Rumour: Bulldozer 50% Faster than Core i7 and Phenom II.

LoneNinja · Feb 17, 2011

ShadowVVL said:
I'm looking forward to

1.seeing zamb x8 vs sandy bridge.

2.the performance difference 4x zambezi will have over phenom ll x4 970, hoping for 30% increase.

I hoping to see zamb x4 @ $139-$149 and a x8 at $249.

if the price is right I might jump on the 8 core train.

I expect the cheapest 8 core part to be priced about where the cheapest I7 is from Intel, or higher. AMD isn't a charity, they price their parts for how they perform, and 8 core Bulldozer better out perform 4 core Sandy. They've also shown 6core Bulldozer on some of the more recent roadmaps as well. Llano X2/X4 and Bulldozer X4/X6/X8 would crowd their pricing bracket even more than it is currently if everything is <$250.

Mopetar · Feb 17, 2011

LoneNinja said:
I expect the cheapest 8 core part to be priced about where the cheapest I7 is from Intel, or higher. AMD isn't a charity, they price their parts for how they perform, and 8 core Bulldozer better out perform 4 core Sandy. They've also shown 6core Bulldozer on some of the more recent roadmaps as well. Llano X2/X4 and Bulldozer X4/X6/X8 would crowd their pricing bracket even more than it is currently if everything is <$250.

I'm guessing that Llano will aimed at the mainstream whereas the 8 core BD chips will be aimed at professionals and enthusiasts. If the performance is good compared to SB, AMD will probably price it higher. I'm pretty sure they'd love to be able to sell a $400 CPU.

nonameo · Feb 17, 2011

ShadowVVL said:
I'm looking forward to

1.seeing zamb x8 vs sandy bridge.

2.the performance difference 4x zambezi will have over phenom ll x4 970, hoping for 30% increase.

I hoping to see zamb x4 @ $139-$149 and a x8 at $249.

if the price is right I might jump on the 8 core train.

I dunno, I'd think sub-100$ for a 4 thread bulldozer sounds more right.

drizek · Feb 17, 2011

Ya, quads for less than $100 and octals for less than $200.

AMD is up against some pretty stiff competition. Unless Bulldozer performance is super amazing, they will need to get hte prices down.

They can kinda get away with selling Thuban for $200 because it is compatible with everyones old motherboard. But Bulldozer is a whole new platform, which means it actually needs to be competitively priced.

ElFenix · Feb 17, 2011

Mopetar said:
I'm guessing that Llano will aimed at the mainstream whereas the 8 core BD chips will be aimed at professionals and enthusiasts. If the performance is good compared to SB, AMD will probably price it higher. I'm pretty sure they'd love to be able to sell a $400 CPU.

outside of the graphics, llano sounds like a decidedly low end chip. it's an a2x4 with a die shrink. that was fast about 3 years ago. it's still serviceable for everything but high end gaming. that probably reflects more on the state of software than anything else.

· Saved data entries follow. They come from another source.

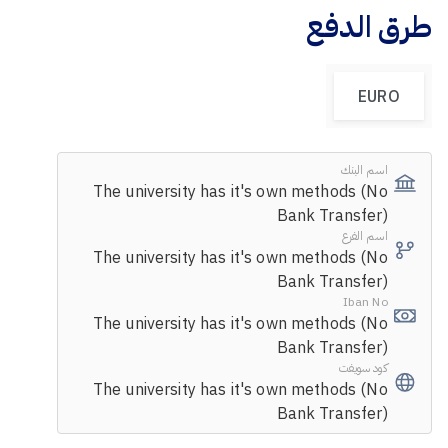
طرق الدفع
EURO
اسم البنك
The university has it's own methods (No
Bank Transfer)
اسم الفرع
The university has it's own methods (No
Bank Transfer)
Iban No
The university has it's own methods (No
Bank Transfer)
كود سويفت
The university has it's own methods (No
Bank Transfer)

it'll be a fantastic notebook chip, i bet. that's where the volume is in the x86 market right now, so not a bad design target.

ShadowVVL · Feb 17, 2011

well i think llano will be around $99 .but it might be $69 for llano and $129 for 4c bd. yeah 8c zamb at $349 seems more accurate, $400 might be to high unless it can take out i7 2600 other wise sb would be a better deal.

Phynaz · Feb 17, 2011

Octacore for $200 isn't going to happen unless performance is horrible.

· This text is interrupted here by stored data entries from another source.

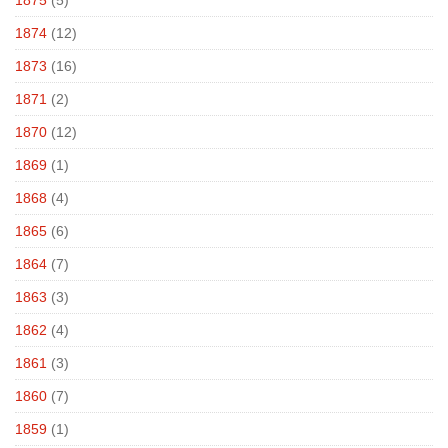
1874
(12)
1873
(16)
1871
(2)
1870
(12)
1869
(1)
1868
(4)
1865
(6)
1864
(7)
1863
(3)
1862
(4)
1861
(3)
1860
(7)
1859
(1)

AMD will price these comparable to their Intel counterparts. AMD hasn't had pricing power in nearly five years.

If AMD hits it out of the park, then they will have the power to set prices, and they will not be cheap. Remember A64X2 pricing?

ShadowVVL · Feb 17, 2011

Thats most likely true since amd needs money and the more money they make the more they can spend on cpu development to better keep up with intel.

mosox · Feb 17, 2011

More rumors:
http://i.imgur.com/JY3oC.jpg

http://i.imgur.com/oWbgN.png

http://scarletwhore.com/?p=3277

drizek · Feb 17, 2011

It's all BS.

There is no such thing as "bulldozer". That thing might as well be a dual socket 16-core opteron "bulldozer", or it might be a quad core desktop "bulldozer" or anything in between. Until they actually tell us what kind of CPU that is, the entire benchmark, even if ti is real, is completely pointless. They're comparing it to CPUs that cost less than $200 and more than $1000. There is no point of reference here whatsoever.

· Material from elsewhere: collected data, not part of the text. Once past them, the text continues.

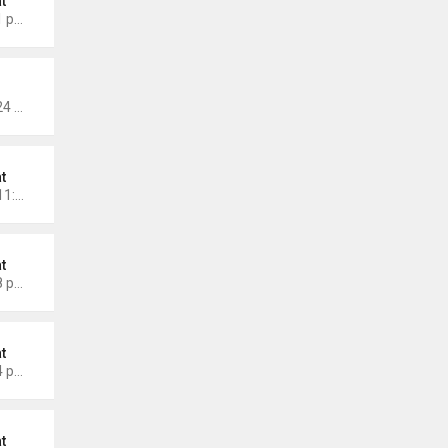
t
Thứ 6 Tháng 9 26, 2025 9:11 pm
Thứ 2 Tháng 9 22, 2025 10:24 am
t
Chủ nhật Tháng 9 07, 2025 11:59 am
t
Thứ 2 Tháng 9 01, 2025 2:08 pm
t
Thứ 6 Tháng 8 29, 2025 2:24 pm
t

Also, his claim about Apple using AMD fusion products is still a big question mark, especially since the MBAirs are now rumored to be using Sandy Bridge and not Brazos.

hamunaptra · Feb 17, 2011

Considering AMD is bringing back the FX branding, which they havent had since they were top of the world in performance. I would perceive that eludes to AMD being quite confident in their performance of BD vs anything intel has out right now.
Also I would guess AMD has a clever method of countering intels future releases as long as the FX brand is around, this tme go around.

AMD wouldnt be bringing back the FX if the BD downright sucked.

drizek · Feb 17, 2011

Well the other rumor was that all bulldozer chips were going to be called FX.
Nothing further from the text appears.